I've been dying to try it out, but weather and time hasn't been on my side, the sun also sets very early this time of year, so if you're not out at noon, you may as well just forget about it.
Here are some photos, taken with Rollei retro 80s, a vintage looking b&w film with some unique properties: It's sensitivity extends into the near infrared spectrum (up to 750nm), meaning you can use if for infrared photography when you use opaque filters like Hoya R72 and others.
Some even report IR-effects with yellow and red filters, but "pure" woods effect is usually only possible with opaque filters.
Very little grain, good resolution and excellent tonality in this film, cannot wait to try it out for people as well.
Anyway, weather is weather, cannot do much about the fog, so one may as well work with it, instead of trying to wait it out. =)

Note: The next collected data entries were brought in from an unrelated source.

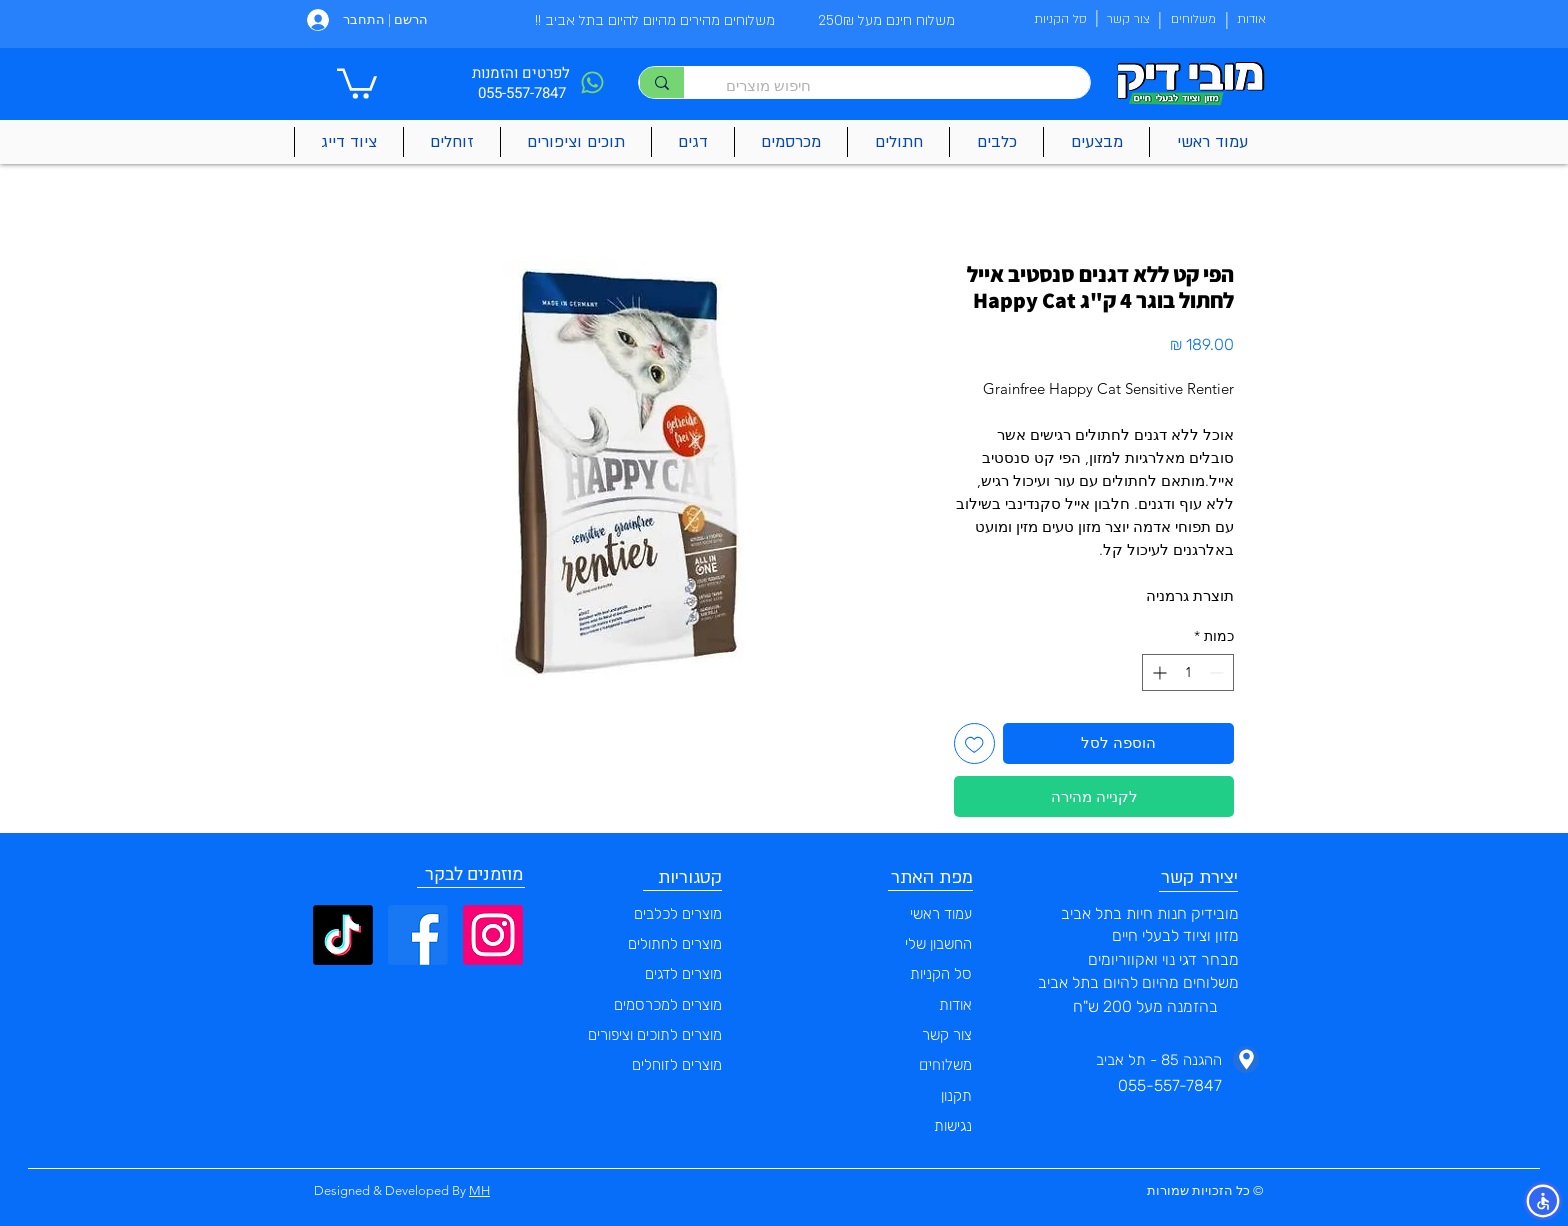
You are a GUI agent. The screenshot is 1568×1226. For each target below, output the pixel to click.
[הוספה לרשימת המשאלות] (974, 743)
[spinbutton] (1188, 672)
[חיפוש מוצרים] (897, 85)
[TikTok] (343, 935)
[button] (357, 82)
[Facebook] (418, 935)
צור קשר (947, 1035)
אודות (955, 1005)
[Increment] (1157, 672)
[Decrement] (1218, 672)
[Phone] (592, 82)
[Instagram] (493, 935)
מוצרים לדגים (683, 974)
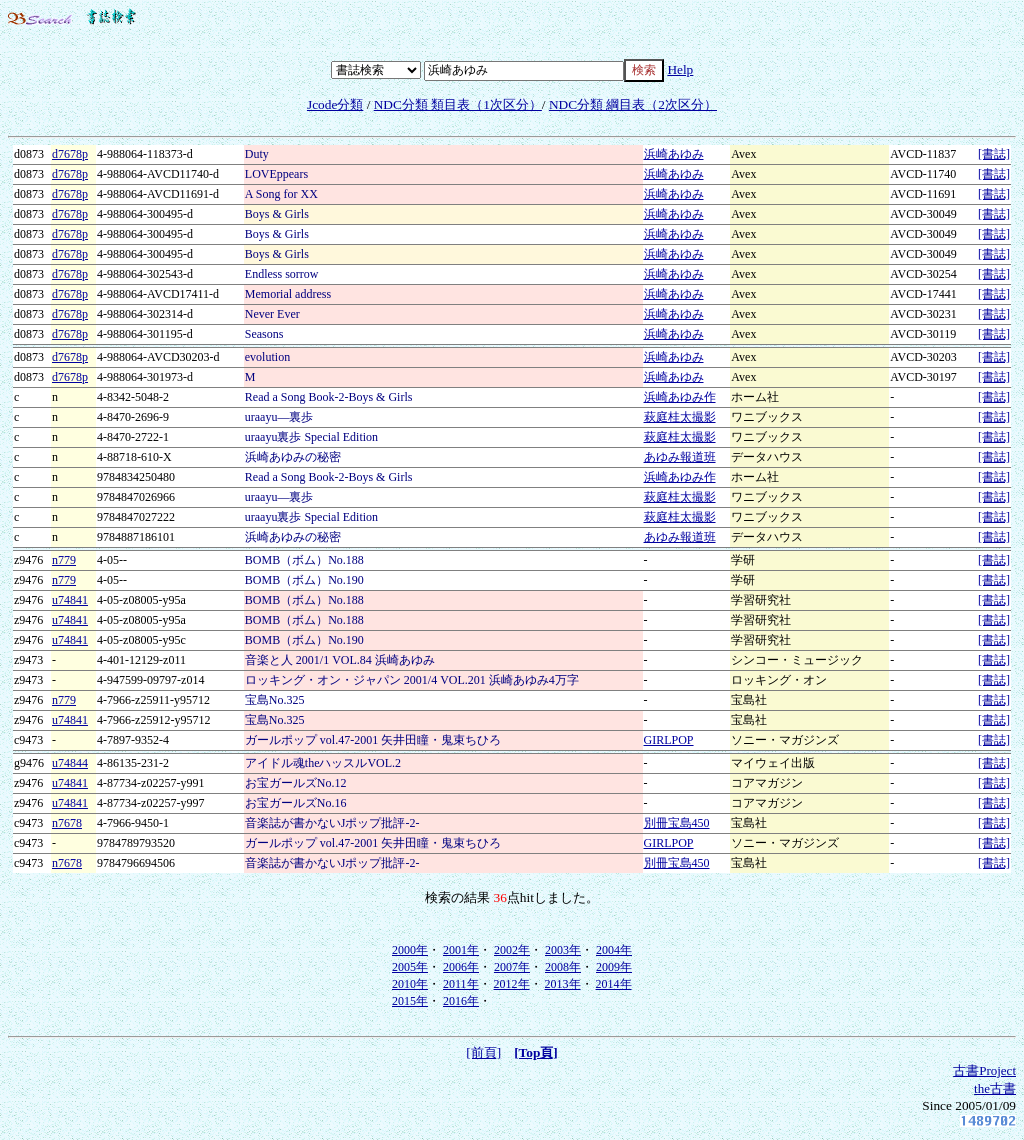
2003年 (563, 950)
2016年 (461, 1001)
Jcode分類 (335, 104)
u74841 (70, 600)
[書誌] (994, 154)
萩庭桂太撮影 (680, 417)
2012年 (512, 984)
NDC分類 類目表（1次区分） (458, 104)
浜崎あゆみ (674, 154)
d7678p (70, 154)
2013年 (563, 984)
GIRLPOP (669, 740)
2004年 (614, 950)
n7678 (67, 823)
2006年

- So I decided to take a trip to Lillestrøm (more specific to Nitelva) to make some moody fog-shots. :)
All photos are taken with the Mamiya RZ67 pro II, then developed in Tetenal Ultrafin 1+20 for 11 minutes @ 20 degrees, 5 minute pre-soak.

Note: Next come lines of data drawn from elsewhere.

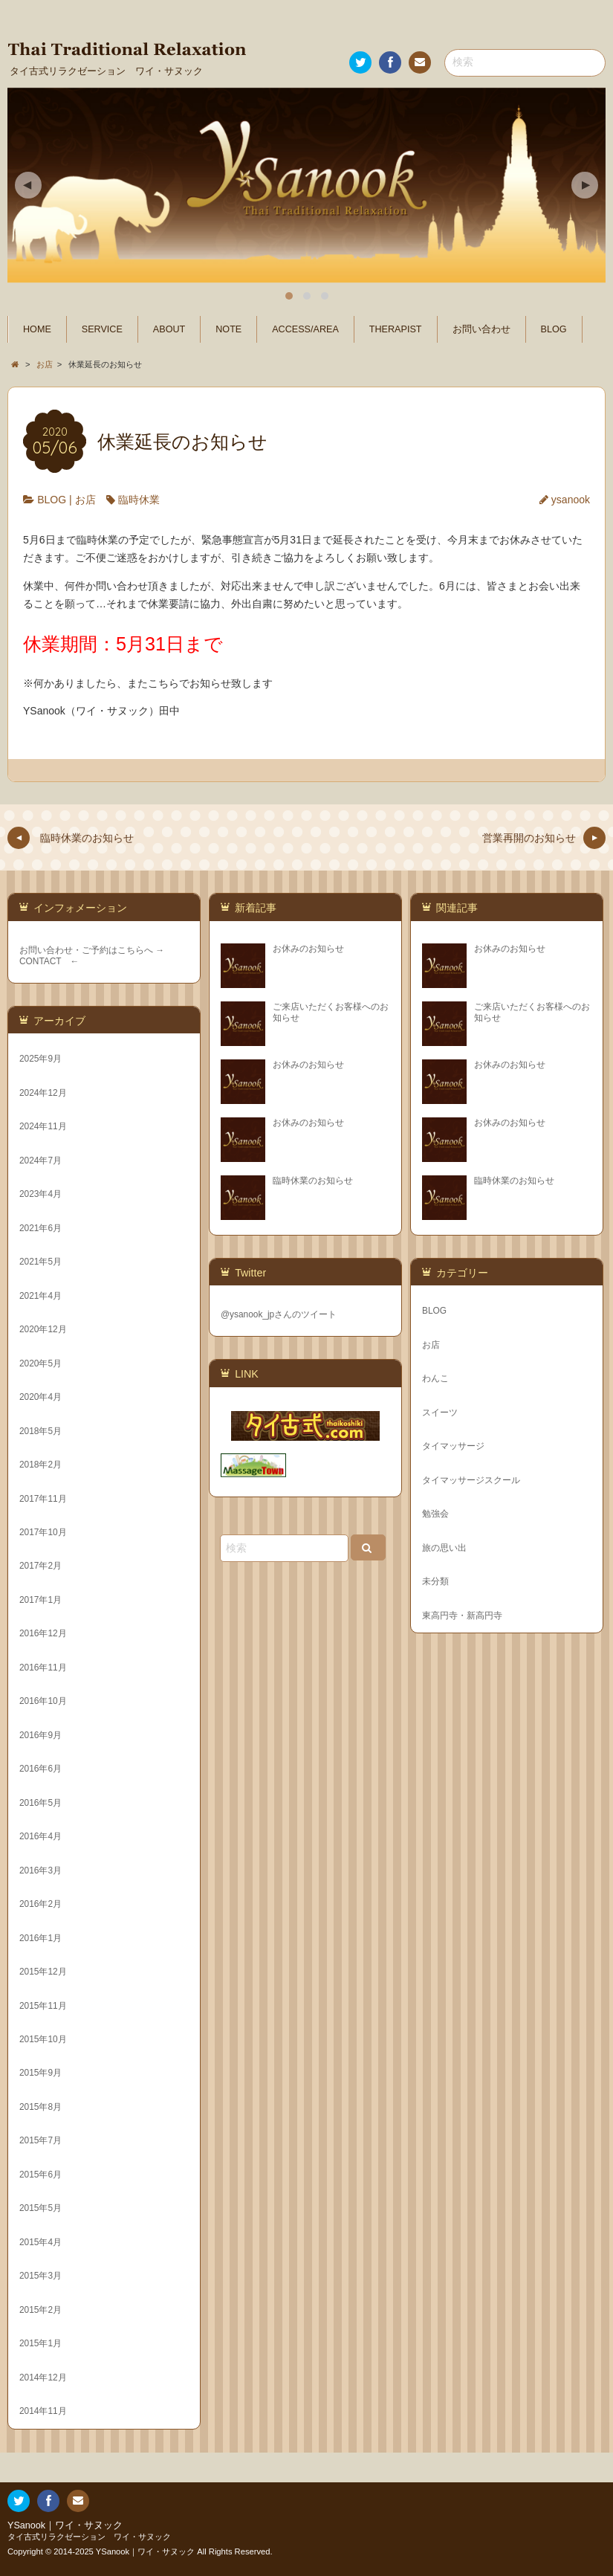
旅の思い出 (444, 1548)
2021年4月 (40, 1296)
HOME (37, 329)
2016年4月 (40, 1836)
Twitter (359, 65)
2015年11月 (43, 2006)
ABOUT (169, 329)
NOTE (228, 329)
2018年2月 (40, 1464)
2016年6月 (40, 1768)
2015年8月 (40, 2107)
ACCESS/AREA (305, 329)
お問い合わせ (419, 65)
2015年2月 (40, 2310)
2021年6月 (40, 1228)
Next (584, 185)
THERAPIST (395, 329)
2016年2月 (40, 1904)
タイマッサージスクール (471, 1480)
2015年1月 (40, 2343)
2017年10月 (43, 1532)
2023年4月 (40, 1194)
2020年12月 (43, 1329)
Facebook (389, 65)
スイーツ (440, 1412)
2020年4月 (40, 1397)
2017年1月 (40, 1600)
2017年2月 (40, 1565)
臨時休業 (139, 500)
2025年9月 (40, 1058)
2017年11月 (43, 1499)
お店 (85, 500)
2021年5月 (40, 1261)
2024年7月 (40, 1160)
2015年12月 (43, 1971)
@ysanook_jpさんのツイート (279, 1314)
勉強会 (435, 1513)
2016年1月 (40, 1938)
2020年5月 (40, 1363)
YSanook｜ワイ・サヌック (65, 2525)
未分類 (435, 1581)
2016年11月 (43, 1667)
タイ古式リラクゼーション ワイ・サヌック (89, 2536)
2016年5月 (40, 1803)
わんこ (435, 1378)
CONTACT (40, 961)
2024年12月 (43, 1093)
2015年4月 (40, 2242)
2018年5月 (40, 1431)
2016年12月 (43, 1633)
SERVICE (102, 329)
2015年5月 (40, 2208)
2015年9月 (40, 2072)
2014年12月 (43, 2377)
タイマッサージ (453, 1446)
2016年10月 (43, 1701)
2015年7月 (40, 2140)
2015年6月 (40, 2174)
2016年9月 (40, 1735)
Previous (28, 185)
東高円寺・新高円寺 (462, 1615)
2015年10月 (43, 2039)
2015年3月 (40, 2275)
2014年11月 (43, 2411)
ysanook (570, 500)
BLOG (554, 329)
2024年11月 (43, 1126)
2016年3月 (40, 1870)
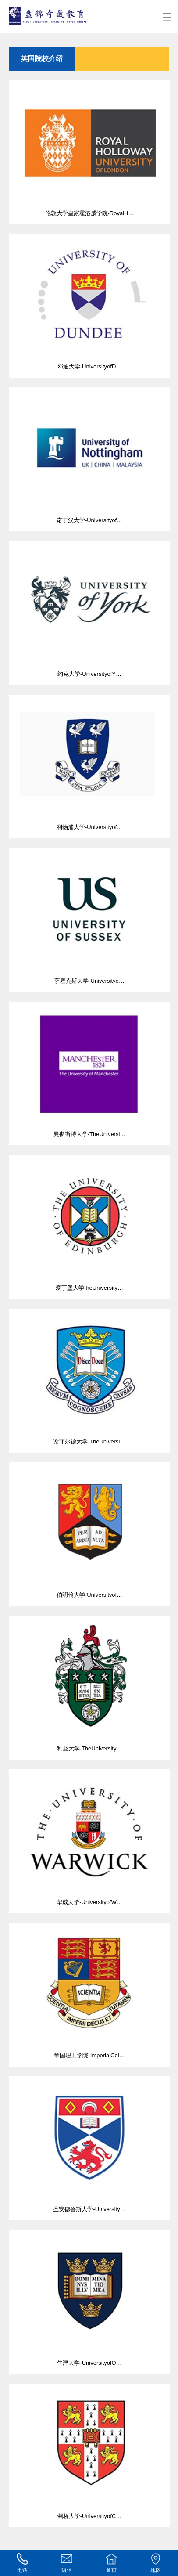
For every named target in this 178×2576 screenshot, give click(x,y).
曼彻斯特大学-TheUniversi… (89, 1070)
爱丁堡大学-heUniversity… (89, 1223)
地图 (155, 2563)
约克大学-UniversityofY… (89, 609)
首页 (111, 2563)
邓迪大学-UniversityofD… (89, 302)
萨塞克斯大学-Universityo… (89, 916)
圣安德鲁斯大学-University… (89, 2144)
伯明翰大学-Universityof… (89, 1530)
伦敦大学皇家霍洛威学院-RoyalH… (89, 148)
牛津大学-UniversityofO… (89, 2298)
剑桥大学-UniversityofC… (89, 2452)
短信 (66, 2563)
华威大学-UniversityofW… (89, 1837)
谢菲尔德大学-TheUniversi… (89, 1377)
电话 (22, 2563)
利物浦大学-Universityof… (89, 763)
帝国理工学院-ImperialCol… (89, 1991)
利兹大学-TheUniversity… (89, 1684)
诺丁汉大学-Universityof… (89, 455)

I think the photos came out alright, very tranquil mood. The Sunday walk was a relaxing bonus anyway, nothing like getting out in fresh air, instead of being a lazy, weekend, couch-potato. ^^
|River shoreline 20 second infrared shot (Hoya R72)|
The wet-prints have another character, but I cannot post any scans from those yet, as they are still drying.
The toning in the above photos, simulate gold-toning (which I have done with my actual prints), contrary to what one may believe, gold toning gives b&w prints a cold blue hue and is used for archival, as well as artistic purposes. See: Wikipedia on print toning
Funny that the last shot showed any IR-effect at all, because it was pretty late in the afternoon, it's late autumn/beginning of winter and the fog was thick as heck.